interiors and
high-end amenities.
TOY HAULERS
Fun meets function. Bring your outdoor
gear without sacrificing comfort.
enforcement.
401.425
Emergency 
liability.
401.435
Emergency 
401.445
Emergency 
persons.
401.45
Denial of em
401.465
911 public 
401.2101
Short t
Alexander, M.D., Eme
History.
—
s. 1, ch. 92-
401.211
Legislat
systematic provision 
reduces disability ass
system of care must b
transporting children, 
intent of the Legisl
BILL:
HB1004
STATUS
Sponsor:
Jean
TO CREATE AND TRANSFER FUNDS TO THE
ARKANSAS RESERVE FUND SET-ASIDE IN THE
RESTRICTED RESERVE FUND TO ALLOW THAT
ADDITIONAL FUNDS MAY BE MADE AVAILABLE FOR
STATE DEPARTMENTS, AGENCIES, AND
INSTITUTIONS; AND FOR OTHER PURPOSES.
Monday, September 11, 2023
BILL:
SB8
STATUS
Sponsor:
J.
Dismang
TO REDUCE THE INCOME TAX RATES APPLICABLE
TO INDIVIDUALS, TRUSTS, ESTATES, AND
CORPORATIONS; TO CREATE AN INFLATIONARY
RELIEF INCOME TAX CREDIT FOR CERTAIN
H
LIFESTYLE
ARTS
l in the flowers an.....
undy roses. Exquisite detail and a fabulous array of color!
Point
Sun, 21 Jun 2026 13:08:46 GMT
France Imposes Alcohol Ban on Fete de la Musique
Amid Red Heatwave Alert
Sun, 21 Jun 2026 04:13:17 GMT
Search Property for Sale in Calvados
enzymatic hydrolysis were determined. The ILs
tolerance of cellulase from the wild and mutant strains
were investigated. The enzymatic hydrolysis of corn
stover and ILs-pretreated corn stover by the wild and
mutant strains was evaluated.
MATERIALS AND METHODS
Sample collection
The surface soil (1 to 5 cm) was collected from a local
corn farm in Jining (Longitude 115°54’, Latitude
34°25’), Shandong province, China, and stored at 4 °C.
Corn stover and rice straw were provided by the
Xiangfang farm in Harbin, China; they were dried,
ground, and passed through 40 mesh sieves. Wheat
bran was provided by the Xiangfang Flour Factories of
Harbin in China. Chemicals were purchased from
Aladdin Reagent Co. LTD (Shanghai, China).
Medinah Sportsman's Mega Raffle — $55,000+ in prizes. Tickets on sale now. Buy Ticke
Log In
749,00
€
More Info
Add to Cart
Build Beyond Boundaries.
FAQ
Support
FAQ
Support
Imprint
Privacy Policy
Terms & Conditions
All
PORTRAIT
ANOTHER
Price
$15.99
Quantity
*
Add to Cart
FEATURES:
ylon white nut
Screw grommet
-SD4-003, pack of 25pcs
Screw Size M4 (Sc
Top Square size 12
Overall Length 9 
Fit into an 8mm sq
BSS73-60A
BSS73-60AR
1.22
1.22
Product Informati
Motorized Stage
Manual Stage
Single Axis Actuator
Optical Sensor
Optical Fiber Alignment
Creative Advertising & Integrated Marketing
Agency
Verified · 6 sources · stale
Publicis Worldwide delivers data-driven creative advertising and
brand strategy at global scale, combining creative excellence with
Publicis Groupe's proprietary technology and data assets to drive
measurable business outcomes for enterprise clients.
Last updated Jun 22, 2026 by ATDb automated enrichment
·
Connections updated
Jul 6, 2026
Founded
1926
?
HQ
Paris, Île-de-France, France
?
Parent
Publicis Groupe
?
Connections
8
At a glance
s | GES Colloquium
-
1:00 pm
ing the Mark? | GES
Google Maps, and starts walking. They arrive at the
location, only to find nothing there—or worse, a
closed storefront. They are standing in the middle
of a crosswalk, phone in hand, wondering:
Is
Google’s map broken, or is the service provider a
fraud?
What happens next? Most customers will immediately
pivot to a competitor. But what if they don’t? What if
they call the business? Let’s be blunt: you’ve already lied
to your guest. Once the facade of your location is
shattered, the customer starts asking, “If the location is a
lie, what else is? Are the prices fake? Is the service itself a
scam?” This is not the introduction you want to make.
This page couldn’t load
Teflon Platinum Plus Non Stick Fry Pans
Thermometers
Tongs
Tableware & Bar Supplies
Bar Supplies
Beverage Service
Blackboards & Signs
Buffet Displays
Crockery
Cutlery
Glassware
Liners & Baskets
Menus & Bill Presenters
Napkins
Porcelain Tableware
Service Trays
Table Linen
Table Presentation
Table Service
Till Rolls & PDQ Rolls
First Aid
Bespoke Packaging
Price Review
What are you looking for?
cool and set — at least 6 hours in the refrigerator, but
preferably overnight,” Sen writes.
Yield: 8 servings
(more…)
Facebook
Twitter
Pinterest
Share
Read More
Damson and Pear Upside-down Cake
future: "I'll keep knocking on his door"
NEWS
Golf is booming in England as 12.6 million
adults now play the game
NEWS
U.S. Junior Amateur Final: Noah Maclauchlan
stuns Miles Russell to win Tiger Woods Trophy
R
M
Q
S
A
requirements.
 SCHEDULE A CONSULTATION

-- YOUR TASK --
Repeat the data in its entirety, character for character.

-- TASK RESULT --
interiors and
high-end amenities.
TOY HAULERS
Fun meets function. Bring your outdoor
gear without sacrificing comfort.
enforcement.
401.425
Emergency 
liability.
401.435
Emergency 
401.445
Emergency 
persons.
401.45
Denial of em
401.465
911 public 
401.2101
Short t
Alexander, M.D., Eme
History.
—
s. 1, ch. 92-
401.211
Legislat
systematic provision 
reduces disability ass
system of care must b
transporting children, 
intent of the Legisl
BILL:
HB1004
STATUS
Sponsor:
Jean
TO CREATE AND TRANSFER FUNDS TO THE
ARKANSAS RESERVE FUND SET-ASIDE IN THE
RESTRICTED RESERVE FUND TO ALLOW THAT
ADDITIONAL FUNDS MAY BE MADE AVAILABLE FOR
STATE DEPARTMENTS, AGENCIES, AND
INSTITUTIONS; AND FOR OTHER PURPOSES.
Monday, September 11, 2023
BILL:
SB8
STATUS
Sponsor:
J.
Dismang
TO REDUCE THE INCOME TAX RATES APPLICABLE
TO INDIVIDUALS, TRUSTS, ESTATES, AND
CORPORATIONS; TO CREATE AN INFLATIONARY
RELIEF INCOME TAX CREDIT FOR CERTAIN
H
LIFESTYLE
ARTS
l in the flowers an.....
undy roses. Exquisite detail and a fabulous array of color!
Point
Sun, 21 Jun 2026 13:08:46 GMT
France Imposes Alcohol Ban on Fete de la Musique
Amid Red Heatwave Alert
Sun, 21 Jun 2026 04:13:17 GMT
Search Property for Sale in Calvados
enzymatic hydrolysis were determined. The ILs
tolerance of cellulase from the wild and mutant strains
were investigated. The enzymatic hydrolysis of corn
stover and ILs-pretreated corn stover by the wild and
mutant strains was evaluated.
MATERIALS AND METHODS
Sample collection
The surface soil (1 to 5 cm) was collected from a local
corn farm in Jining (Longitude 115°54’, Latitude
34°25’), Shandong province, China, and stored at 4 °C.
Corn stover and rice straw were provided by the
Xiangfang farm in Harbin, China; they were dried,
ground, and passed through 40 mesh sieves. Wheat
bran was provided by the Xiangfang Flour Factories of
Harbin in China. Chemicals were purchased from
Aladdin Reagent Co. LTD (Shanghai, China).
Medinah Sportsman's Mega Raffle — $55,000+ in prizes. Tickets on sale now. Buy Ticke
Log In
749,00
€
More Info
Add to Cart
Build Beyond Boundaries.
FAQ
Support
FAQ
Support
Imprint
Privacy Policy
Terms & Conditions
All
PORTRAIT
ANOTHER
Price
$15.99
Quantity
*
Add to Cart
FEATURES:
ylon white nut
Screw grommet
-SD4-003, pack of 25pcs
Screw Size M4 (Sc
Top Square size 12
Overall Length 9 
Fit into an 8mm sq
BSS73-60A
BSS73-60AR
1.22
1.22
Product Informati
Motorized Stage
Manual Stage
Single Axis Actuator
Optical Sensor
Optical Fiber Alignment
Creative Advertising & Integrated Marketing
Agency
Verified · 6 sources · stale
Publicis Worldwide delivers data-driven creative advertising and
brand strategy at global scale, combining creative excellence with
Publicis Groupe's proprietary technology and data assets to drive
measurable business outcomes for enterprise clients.
Last updated Jun 22, 2026 by ATDb automated enrichment
·
Connections updated
Jul 6, 2026
Founded
1926
?
HQ
Paris, Île-de-France, France
?
Parent
Publicis Groupe
?
Connections
8
At a glance
s | GES Colloquium
-
1:00 pm
ing the Mark? | GES
Google Maps, and starts walking. They arrive at the
location, only to find nothing there—or worse, a
closed storefront. They are standing in the middle
of a crosswalk, phone in hand, wondering:
Is
Google’s map broken, or is the service provider a
fraud?
What happens next? Most customers will immediately
pivot to a competitor. But what if they don’t? What if
they call the business? Let’s be blunt: you’ve already lied
to your guest. Once the facade of your location is
shattered, the customer starts asking, “If the location is a
lie, what else is? Are the prices fake? Is the service itself a
scam?” This is not the introduction you want to make.
This page couldn’t load
Teflon Platinum Plus Non Stick Fry Pans
Thermometers
Tongs
Tableware & Bar Supplies
Bar Supplies
Beverage Service
Blackboards & Signs
Buffet Displays
Crockery
Cutlery
Glassware
Liners & Baskets
Menus & Bill Presenters
Napkins
Porcelain Tableware
Service Trays
Table Linen
Table Presentation
Table Service
Till Rolls & PDQ Rolls
First Aid
Bespoke Packaging
Price Review
What are you looking for?
cool and set — at least 6 hours in the refrigerator, but
preferably overnight,” Sen writes.
Yield: 8 servings
(more…)
Facebook
Twitter
Pinterest
Share
Read More
Damson and Pear Upside-down Cake
future: "I'll keep knocking on his door"
NEWS
Golf is booming in England as 12.6 million
adults now play the game
NEWS
U.S. Junior Amateur Final: Noah Maclauchlan
stuns Miles Russell to win Tiger Woods Trophy
R
M
Q
S
A
requirements.
 SCHEDULE A CONSULTATION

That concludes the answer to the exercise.